EU must oversee regulation of banks, says report

THE EU should establish two new pan-European bodies to oversee and co-ordinate supervision of the financial system to ensure …

THE EU should establish two new pan-European bodies to oversee and co-ordinate supervision of the financial system to ensure that the current crisis can never be repeated.

It also needs to regulate more effectively by setting tough new rules on executive pay, credit ratings agencies and hedge funds, according to an influential report published yesterday.

The High-Level Group on Financial Supervision in the EU, which was chaired by former Bank of France governor Jacques de Larosiere, makes 31 recommendations on how to strengthen supervision of financial institutions and markets.

It pinpoints the need for more co-operation between Europe's patchwork of national financial supervisors, although it stops short of recommending a single pan-EU banking and financial regulator.

"The regulatory response to this worsening situation was weakened by an inadequate crisis management infrastructure in the EU, both in terms of the co-operation between national supervisors and between public authorities," says the report, which concludes the current crisis is the worst the world has faced since 1929.

The report recommends setting up a new body called the European Systemic Risk Council under the aegis of the European Central Bank (ECB) to monitor risks to the financial system.

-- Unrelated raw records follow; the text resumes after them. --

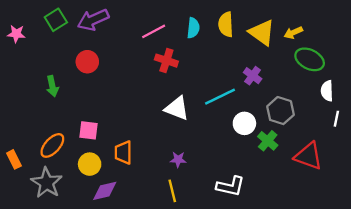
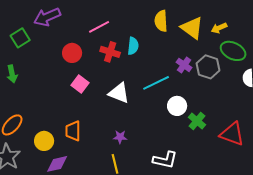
green square: (56, 20) -> (20, 38), moved
cyan semicircle: (193, 28) -> (133, 46), moved
red circle: (87, 62) -> (72, 53), moved
gray hexagon: (280, 111) -> (208, 67), moved
pink square: (88, 130) -> (80, 84), moved, turned 30

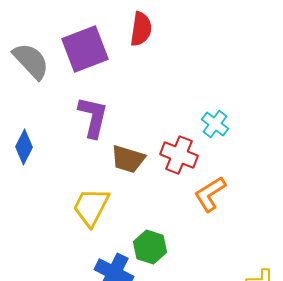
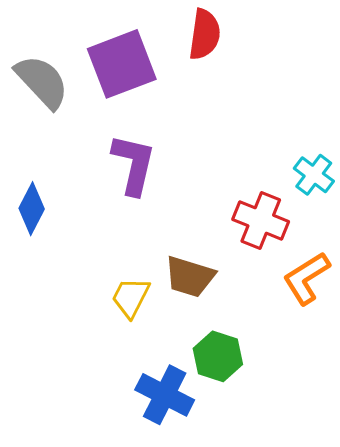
brown trapezoid: (128, 159) -> (190, 277), moved
yellow trapezoid: (91, 207) -> (131, 297), size x0.7

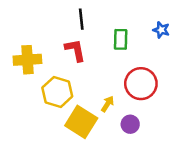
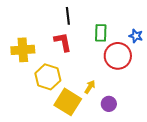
blue star: (161, 30) -> (136, 36), moved
red circle: (141, 84) -> (118, 56), moved

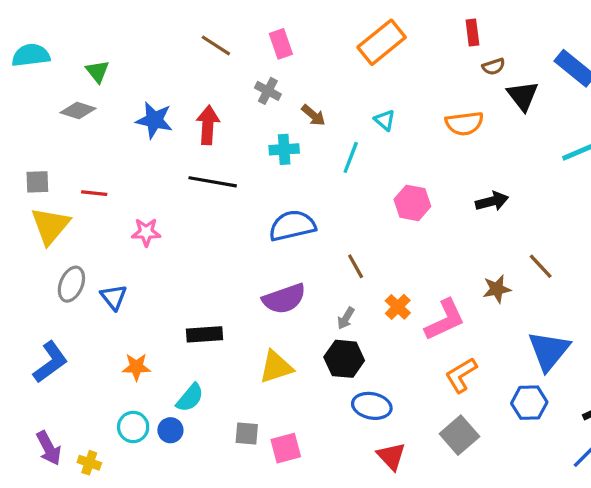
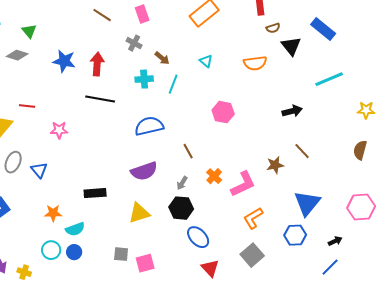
cyan line: (351, 157) -> (173, 84), moved
black arrow: (492, 201) -> (292, 111), moved
cyan semicircle: (190, 398) -> (75, 229), moved, turned 30
blue ellipse: (372, 406) -> (198, 237), turned 35

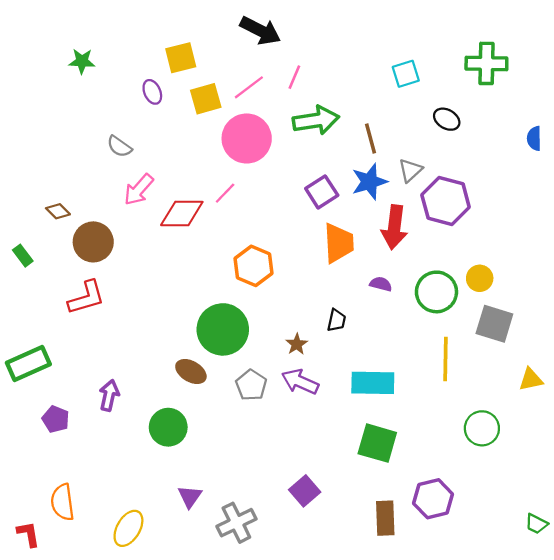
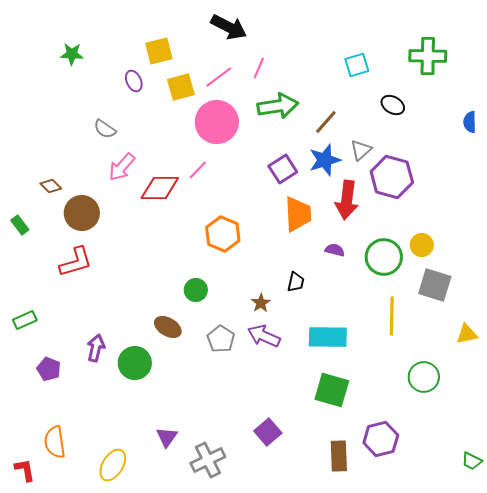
brown line: (371, 138) -> (326, 122), turned 56
green circle: (223, 329) -> (196, 290), size x0.5
green rectangle: (28, 364) -> (25, 320), size x0.6
green circle: (168, 427) -> (135, 363), moved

EU central bank governors and national supervisors from the financial sectors would sit on its board. It would issue risk warnings, which if they are judged serious to disturb the economy as a whole or the financial system, would have to be followed up by national supervisors.

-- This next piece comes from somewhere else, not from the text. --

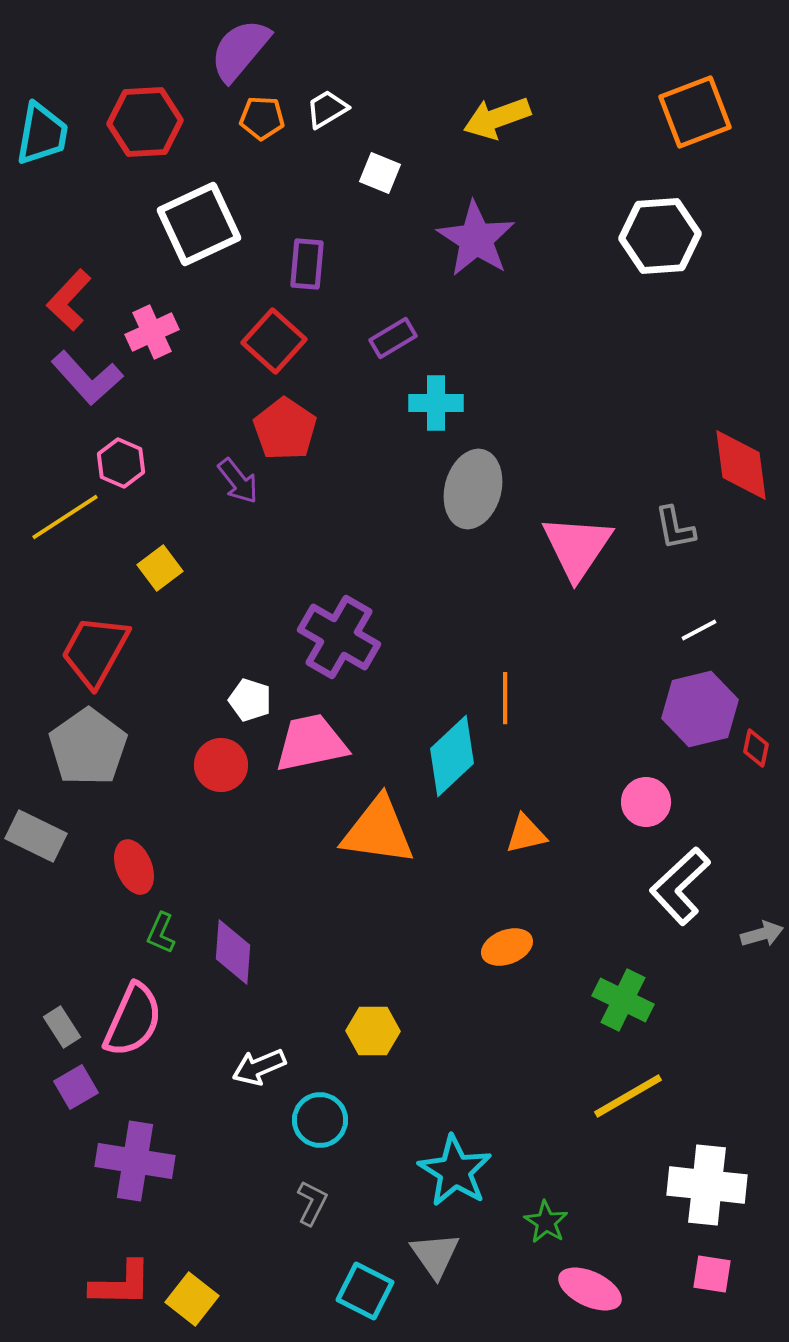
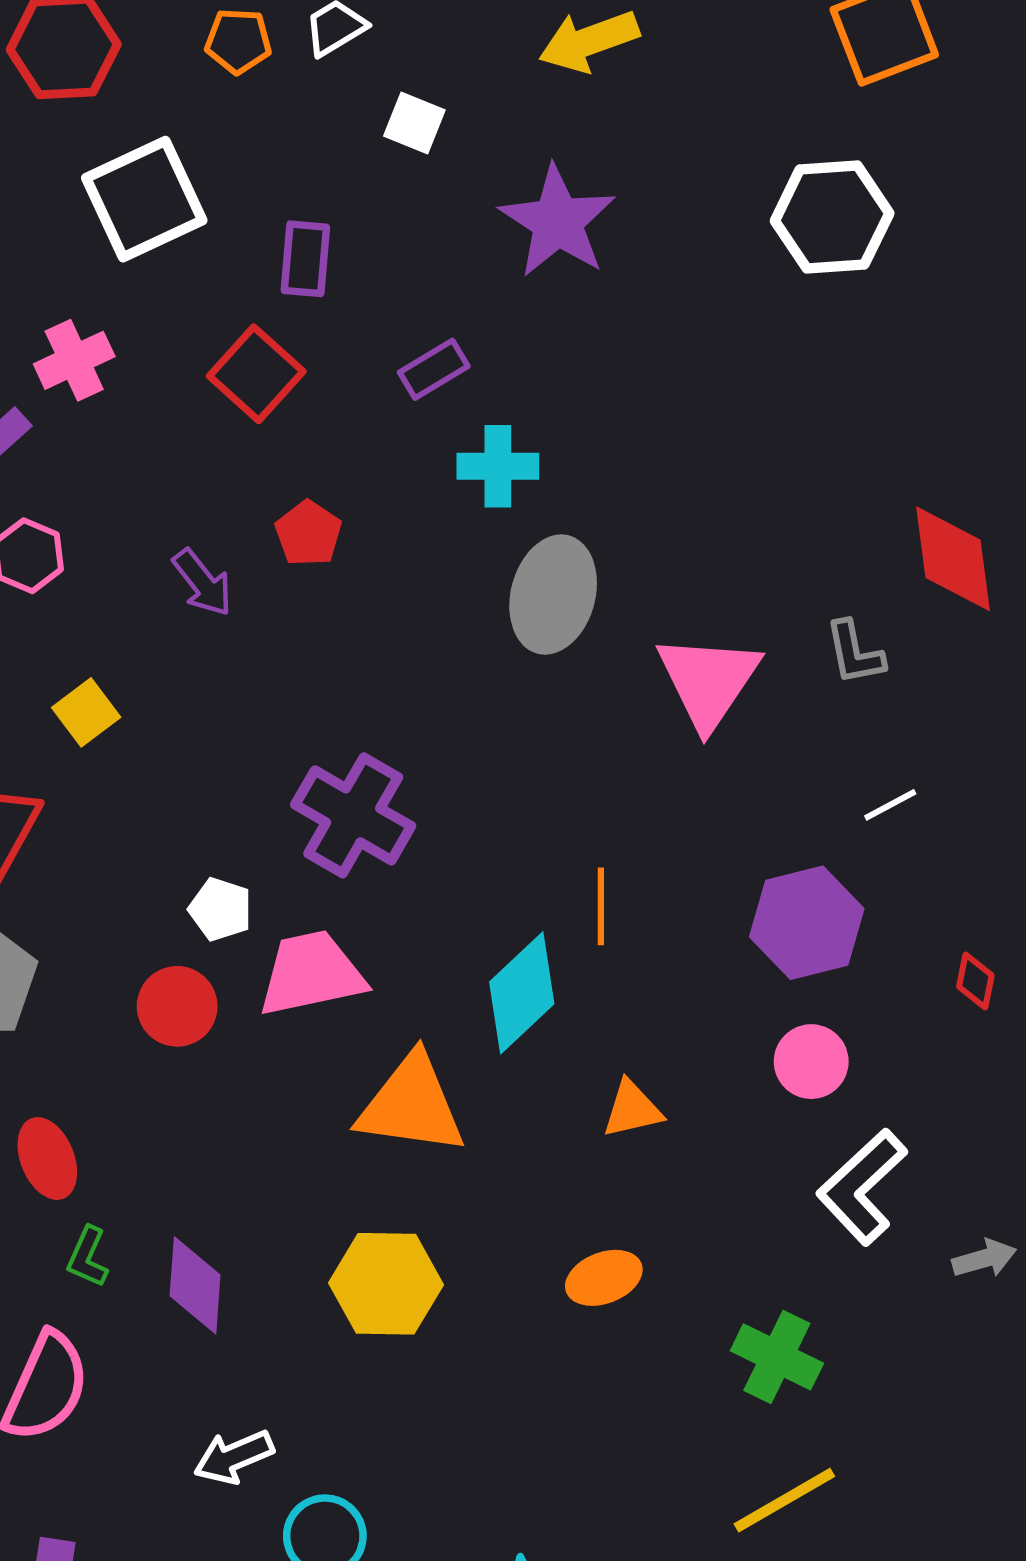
red pentagon: (285, 429) -> (308, 533), moved, size x0.7
purple hexagon: (700, 709) -> (807, 923), moved
yellow hexagon: (373, 1031) -> (386, 1284), moved, size x1.4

The ECB had lobbied for a role in supervising financial institutions such as banks and insurance firms to create a single pan-EU supervisor. But the report rejects this proposal because devolving such power to the bank could leave it open to political pressure and impinge on the ECB's crucial role of ensuring monetary stability.

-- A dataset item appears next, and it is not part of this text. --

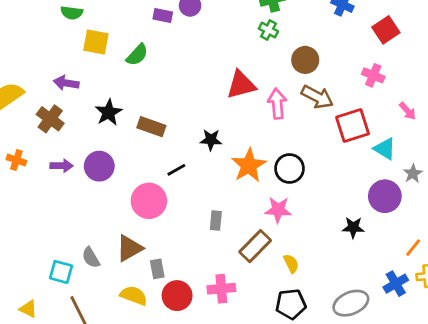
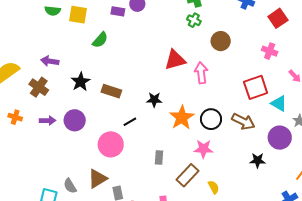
yellow square: (96, 42) -> (78, 15), moved
brown arrow: (317, 97) -> (243, 121), moved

Instead, the report recommends beefing up three existing financial supervisory bodies (the "level-three committees" composed of national supervisors in the banking, insurance and securities sectors) to create a European system of financial supervisors.

Under this model, national supervisors would continue to undertake day-to-day supervisory work, but they would have to attend regular EU-wide meetings, known as colleges of supervisors, to ensure proper scrutiny of cross-border institutions.

The new EU body would act as a form of decentralised network that ensures common high-level supervisory standards are followed by national regulators to ensure a level playing field.

The report pinpoints a failure of national regulation as a contributory factor to the current crisis.

"Strong international competition among financial centres also contributed to national regulators and supervisors being reluctant to take unilateral action," it says, noting that a lack of resources and inadequate skills also hampered regulators.

Many EU states such as Britain have opposed plans to devolve supervisory power over its financial sector to Brussels, fearing it could hurt their banks or undermine financial centres such as the City of London.

But Mr de Larosiere said yesterday he didn't propose any "unrealistic options" to ensure his report did not sit on a bookcase gathering dust.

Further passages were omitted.